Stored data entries
---
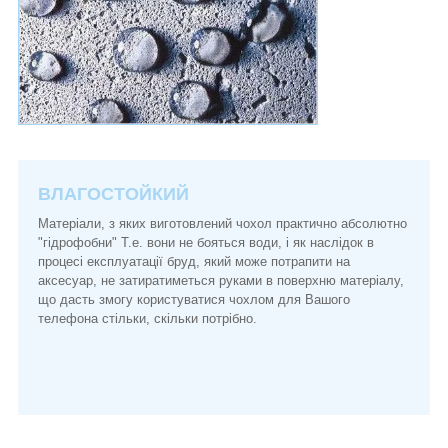
ВЛАГОСТОЙКИЙ
Матеріали, з яких виготовлений чохол практично абсолютно
"гідрофобни" Т.е. вони не бояться води, і як наслідок в
процесі експлуатації бруд, який може потрапити на
аксесуар, не затиратиметься руками в поверхню матеріалу,
що дасть змогу користуватися чохлом для Вашого
телефона стільки, скільки потрібно.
---
_WHAT IS REQUIRED_
Your answer must be the line containing "Матеріали, з яких" through the last line above, copied exactly, with nothing added.

_ANSWER BELOW_
Матеріали, з яких виготовлений чохол практично абсолютно
"гідрофобни" Т.е. вони не бояться води, і як наслідок в
процесі експлуатації бруд, який може потрапити на
аксесуар, не затиратиметься руками в поверхню матеріалу,
що дасть змогу користуватися чохлом для Вашого
телефона стільки, скільки потрібно.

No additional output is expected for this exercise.